Our specialists treat the full range of neuromuscular disorders, including:
- Duchenne and Becker muscular dystrophy – muscle weakness and breakdown
- Limb girdle muscular dystrophy – muscle weakness that occurs in the arms and the legs near to where they join the body
- Congenital dystrophies – inherited muscle weaknesses
- Spinal muscular atrophy - muscle weakness along the backbone and in the muscles of posture
- Congenital myopathies – inherited muscle weakness because of a problem with the muscles themselves
- Myasthenia gravis – disease where the body accidentally destroys the nerves’ communication with the muscles by thinking that they are foreign
- Myotonic dystrophies and other myotonic disorders – delayed relaxation after contracting muscles
- Charcot-Marie tooth disease and other hereditary neuropathies – inherited muscle weakness because of a problem with how the nerves communicate with the muscles
- CIDP and other polyneuropathies – inherited muscle weakness because of a problem with how the nerves communicate with the muscles
- Friedreich’s ataxia – a progressive disease that breaks down the nerves and muscles and shortens life
Warning signs of neuromuscular disorders
- Clumsy movement
- Difficulty climbing stairs
- Frequently tripping and falling
- Unable to jump or hop normally
- Tip-toe walking
- Difficulty breathing
- Difficulty sitting or getting up
Diagnosis & treatment
At Children's Hospital of Wisconsin, after we evaluate your child’s medical history, we conduct a physical examination and test his or her reflexes. Our specialists may perform blood tests, specialized DNA tests, pediatric EMG/NCV, and/or remove small amount (biopsy) of effected nerves and muscles for direct examination.
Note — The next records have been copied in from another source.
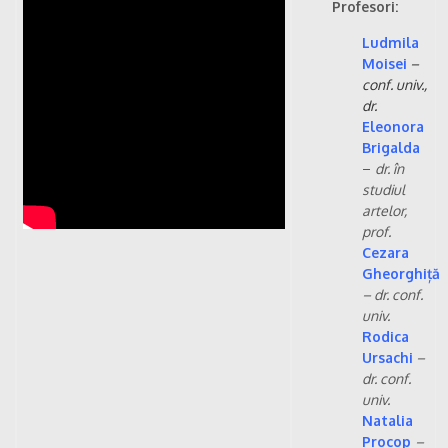
Profesori:
Ludmila
Moisei
–
conf. univ.,
dr.
Eleonora
Brigalda
–
dr. în
studiul
artelor,
prof.
Cezara
Gheorghiță
– dr. conf.
univ.
Rodica
Ursachi
–
dr. conf.
univ.
Natalia
Procop
–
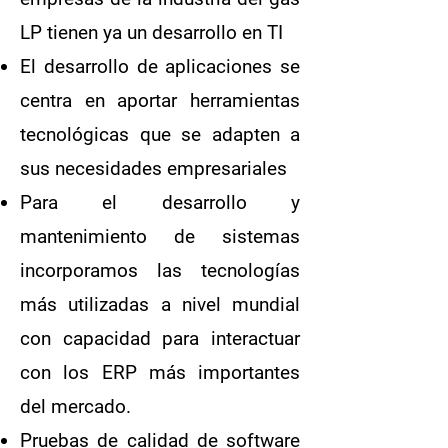
LP tienen ya un desarrollo en TI
El desarrollo de aplicaciones se
centra en aportar herramientas
tecnológicas que se adapten a
sus necesidades empresariales
Para el desarrollo y
mantenimiento de sistemas
incorporamos las tecnologías
más utilizadas a nivel mundial
con capacidad para interactuar
con los ERP más importantes
del mercado.
Pruebas de calidad de software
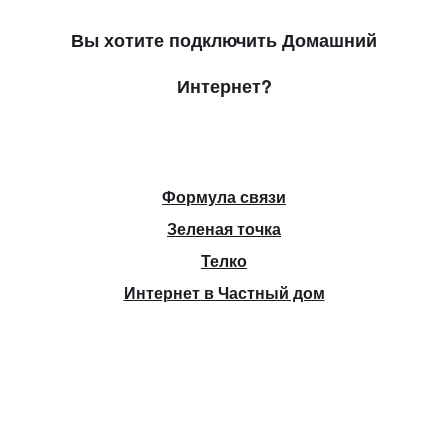
Вы хотите подключить Домашний
Интернет?
Формула связи
Зеленая точка
Телко
Интернет в Частный дом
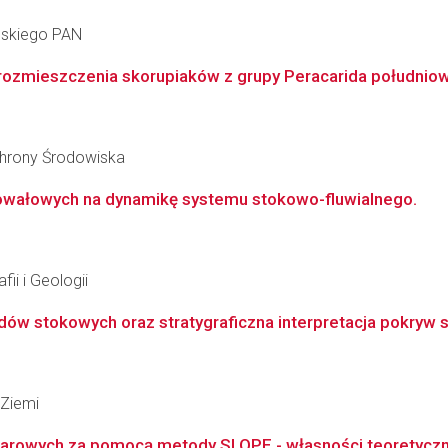
ańskiego PAN
rozmieszczenia skorupiaków z grupy Peracarida południowo
Ochrony Środowiska
rowałowych na dynamikę systemu stokowo-fluwialnego.
ii i Geologii
ów stokowych oraz stratygraficzna interpretacja pokryw s
Ziemi
arowych za pomocą metody SLOPE - własności teoretyczne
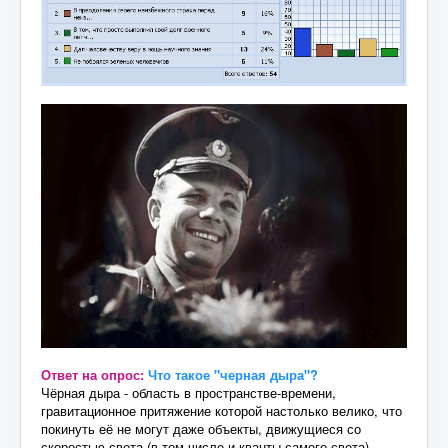
Ответ на опрос:
Что такое "черная дыра"?
Чёрная дыра - область в пространстве-времени,
гравитационное притяжение которой настолько велико, что
покинуть её не могут даже объекты, движущиеся со
скоростью света (в том числе и кванты самого света).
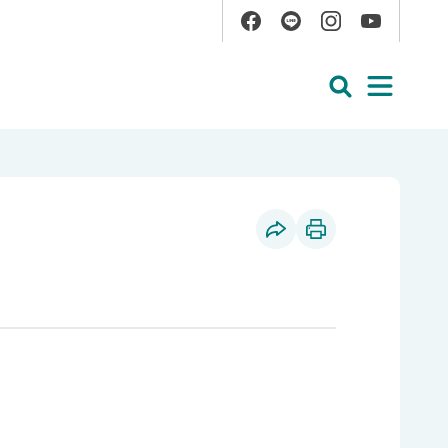
Facebook
Line
Instagram
YouTube
展開搜尋
展開
社群分享
列印本頁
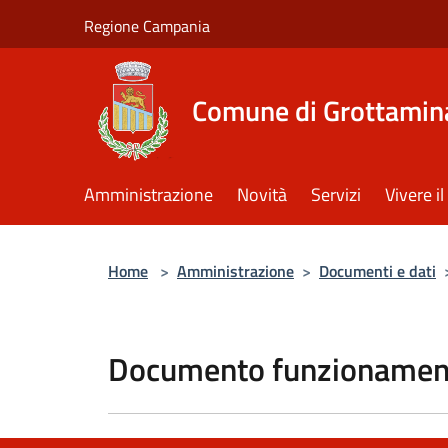
Salta al contenuto principale
Regione Campania
Comune di Grottamin
Amministrazione
Novità
Servizi
Vivere 
Home
>
Amministrazione
>
Documenti e dati
Documento funzionament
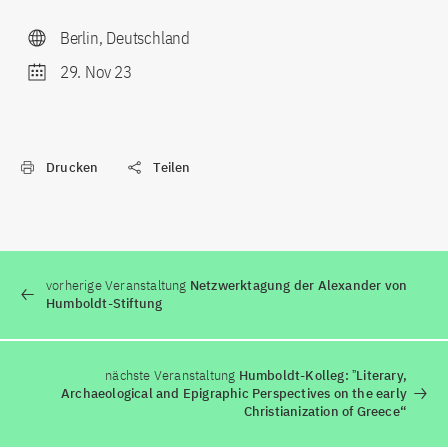
Berlin, Deutschland
29. Nov 23
Drucken
Teilen
vorherige Veranstaltung
Netzwerktagung der Alexander von
Humboldt-Stiftung
nächste Veranstaltung
Humboldt-Kolleg: ˮLiterary,
Archaeological and Epigraphic Perspectives on the early
Christianization of Greece“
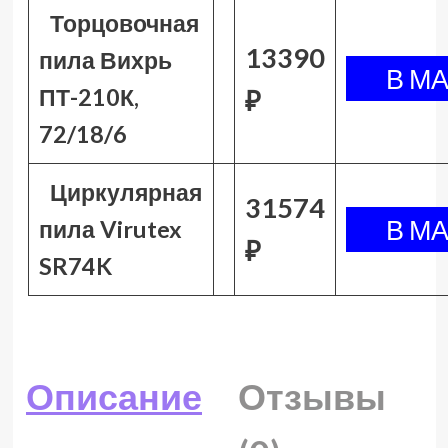
Торцовочная
13390
пила Вихрь
ПТ-210К,
₽
72/18/6
Циркулярная
31574
пила Virutex
₽
SR74K
Описание
Отзывы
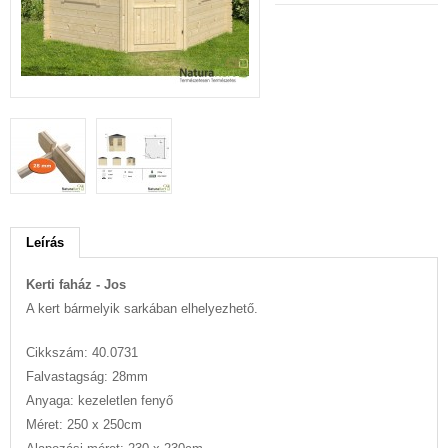
Leírás
Kerti faház - Jos
A kert bármelyik sarkában elhelyezhető.
Cikkszám: 40.0731
Falvastagság: 28mm
Anyaga: kezeletlen fenyő
Méret: 250 x 250cm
We begin by conducting a thorough history and physical exam, with the latter focusing on a neuromuscular examination that includes assessment of strength, coordination, sensation, and reflexes. Based on the physician's findings, they may recommend additional evaluations such as blood tests including genetic testing, an electrocardiogram, or electrodiagnostic testing. Electrodiagnostic testing includes nerve conduction studies and electromyography. These are detailed, quantitative tests of nerve and muscle and are an extension of the clinical examination. This testing is performed by neurologists who are also board certified in Electrodiagnostic Medicine. In some instances, a biopsy of the muscle or nerve may be recommended to help make a diagnosis. These biopsies are all read and interpreted by Children's staff who have special expertise in neuromuscular disorders.
An electromyogram (EMG) will be used to determine if weakness stems from the muscle or the nerves, and an electrocardiogram (ECG or EKG) will determine whether or not the heart muscle has been damaged. This is all in an effort to provide the most accurate diagnosis for targeted treatment that is as unique as your child.
Depending on the specifics of your child’s condition and your input as a parent, a variety of treatments may be recommended. Our cutting-edge treatments include plasmapheresis and immunoglobulin therapies, which help in auto-immune disorders like myasthenia gravis.
There is no treatment for muscle breakdown; we can only slow its progress and give your child the skills and aids they need to move as freely as possible. This may include physical therapy and rehabilitation or orthopedic surgery. Specialists in our award-winning scoliosis program are also available to consult or treat, as needed.
We also offer psychological counseling, and have a wide variety of equipment that will improve your child’s mobility and allow him or her to build confidence through independent movement.